Question

I'm configuring OPENLDAP 2.4.35. on Redhat Linux, I have already installed Berkley DB 4.8.30 as a prerequisite. I also checked the version compatibility from OPENLDAP's README file, which says:

    SLAPD:
    BDB and HDB backends require Oracle Berkeley DB 4.4 - 4.8,
    or 5.0 - 5.1.  It is highly recommended to apply the
    patches from Oracle for a given release.

Still I'm getting this error:

    checking db.h usability... yes
    checking db.h presence... yes
    checking for db.h... yes
    checking for Berkeley DB major version in db.h... 4
    checking for Berkeley DB minor version in db.h... 8
    checking if Berkeley DB version supported by BDB/HDB backends... yes
    checking for Berkeley DB link (-ldb-4.8)... yes
    *checking for Berkeley DB library and header version match... no
    configure: error: Berkeley DB version mismatch*

Kindly help

Was it helpful?

Solution

Now the configuration is working fine. I had to export the library path for Berkeley DB properly:

export LD_LIBRARY_PATH="/root/db-6.0.20/build_unix/.libs"

Edit :

The directory build_unix/.libs contains the necessary libs for OpenLDAP but also lots of other files produced during the Berkeley installation. I rather suggest to use the destination Berkeley lib directory which is created during the installation (it should be equal to PREFIX/lib), because you would remove/update your Berkeley source directory one day, breaking OpenLDAP runtime (see the end of my edit)
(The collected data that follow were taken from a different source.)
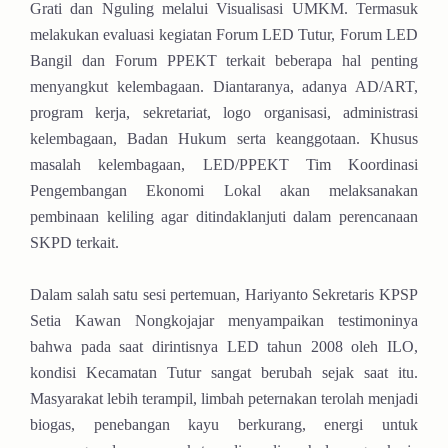
Grati dan Nguling melalui Visualisasi UMKM. Termasuk
melakukan evaluasi kegiatan Forum LED Tutur, Forum LED
Bangil dan Forum PPEKT terkait beberapa hal penting
menyangkut kelembagaan. Diantaranya, adanya AD/ART,
program kerja, sekretariat, logo organisasi, administrasi
kelembagaan, Badan Hukum serta keanggotaan. Khusus
masalah kelembagaan, LED/PPEKT Tim Koordinasi
Pengembangan Ekonomi Lokal akan melaksanakan
pembinaan keliling agar ditindaklanjuti dalam perencanaan
SKPD terkait.
Dalam salah satu sesi pertemuan, Hariyanto Sekretaris KPSP
Setia Kawan Nongkojajar menyampaikan testimoninya
bahwa pada saat dirintisnya LED tahun 2008 oleh ILO,
kondisi Kecamatan Tutur sangat berubah sejak saat itu.
Masyarakat lebih terampil, limbah peternakan terolah menjadi
biogas, penebangan kayu berkurang, energi untuk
You can either export the LD_LIBRARY_PATH variable, or set it only at the configure time of OpenLDAP, this way :

LD_LIBRARY_PATH="/root/db-6.0.20.installed/lib" ./configure

Usually there would be other configuration options, I am omitting them here.

Once installed correctly, OpenLDAP may still fail to start with the following error message in the log :

5d34473d bdb_back_initialize: BDB library version mismatch: expected Berkeley DB 5.3.28: (September  9, 2013), got Berkeley DB 5.3.21: (May 11, 2012)

To solve this issue, the solution is again to force the LD_LIBRARY_PATH variable, this time in the startup script (wherever is yours, /etc/init.d/openldap for example). As we are talking about the runtime, it's important here to note we shouldn't call the build_unix/.libs directory which is considered temporary, but the created /lib directory.